| What you will do |
Span requested from the data below: the line with "Dispositivo di visualiz" through the line with "zu Gute kommen.", both included. Give only these lines again, exactly, and leave every picture out.

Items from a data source
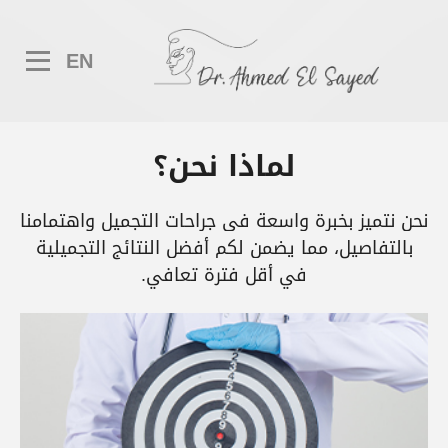
EN
لماذا نحن؟
نحن نتميز بخبرة واسعة في جراحات التجميل واهتمامنا
بالتفاصيل، مما يضمن لكم أفضل النتائج التجميلية
في أقل فترة تعافي.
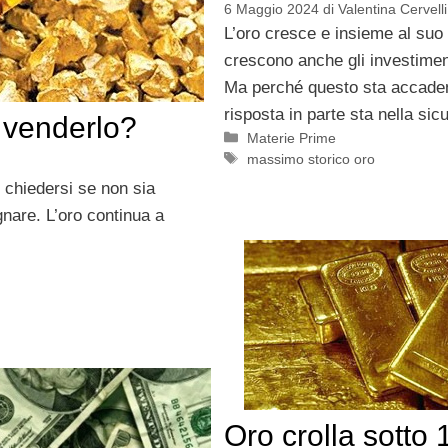
6 Maggio 2024
di
Valentina Cervelli
L’oro cresce e insieme al suo
crescono anche gli investiment
Ma perché questo sta accade
risposta in parte sta nella sic
 venderlo?
Categorie
Materie Prime
Tag
massimo storico oro
 chiedersi se non sia
nare. L’oro continua a
Oro crolla sotto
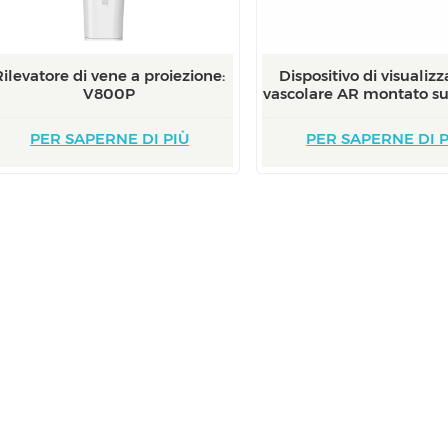
Rilevatore di vene a proiezione:
Dispositivo di visualiz
V800P
vascolare AR montato sul
PER SAPERNE DI PIÙ
PER SAPERNE DI P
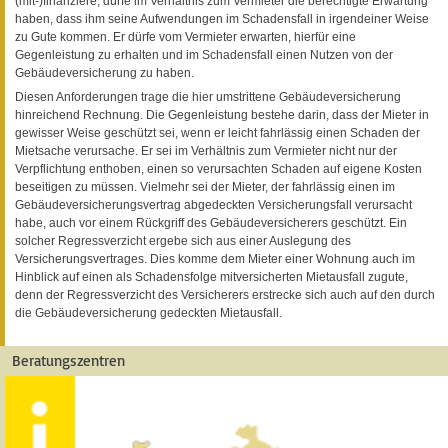
(mit-)finanziere, dürfe im Verhältnis zum Vermieter die berechtigte Erwartung
haben, dass ihm seine Aufwendungen im Schadensfall in irgendeiner Weise
zu Gute kommen. Er dürfe vom Vermieter erwarten, hierfür eine
Gegenleistung zu erhalten und im Schadensfall einen Nutzen von der
Gebäudeversicherung zu haben.
Diesen Anforderungen trage die hier umstrittene Gebäudeversicherung
hinreichend Rechnung. Die Gegenleistung bestehe darin, dass der Mieter in
gewisser Weise geschützt sei, wenn er leicht fahrlässig einen Schaden der
Mietsache verursache. Er sei im Verhältnis zum Vermieter nicht nur der
Verpflichtung enthoben, einen so verursachten Schaden auf eigene Kosten
beseitigen zu müssen. Vielmehr sei der Mieter, der fahrlässig einen im
Gebäudeversicherungsvertrag abgedeckten Versicherungsfall verursacht
habe, auch vor einem Rückgriff des Gebäudeversicherers geschützt. Ein
solcher Regressverzicht ergebe sich aus einer Auslegung des
Versicherungsvertrages. Dies komme dem Mieter einer Wohnung auch im
Hinblick auf einen als Schadensfolge mitversicherten Mietausfall zugute,
denn der Regressverzicht des Versicherers erstrecke sich auch auf den durch
die Gebäudeversicherung gedeckten Mietausfall.
Beratungszentren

| Response for this exercise |
Dispositivo di visualiz
V800P
vascolare AR montato sul
PER SAPERNE DI PIÙ
PER SAPERNE DI P
(mit-)finanziere, dürfe im Verhältnis zum Vermieter die berechtigte Erwartung
haben, dass ihm seine Aufwendungen im Schadensfall in irgendeiner Weise
zu Gute kommen. Er dürfe vom Vermieter erwarten, hierfür eine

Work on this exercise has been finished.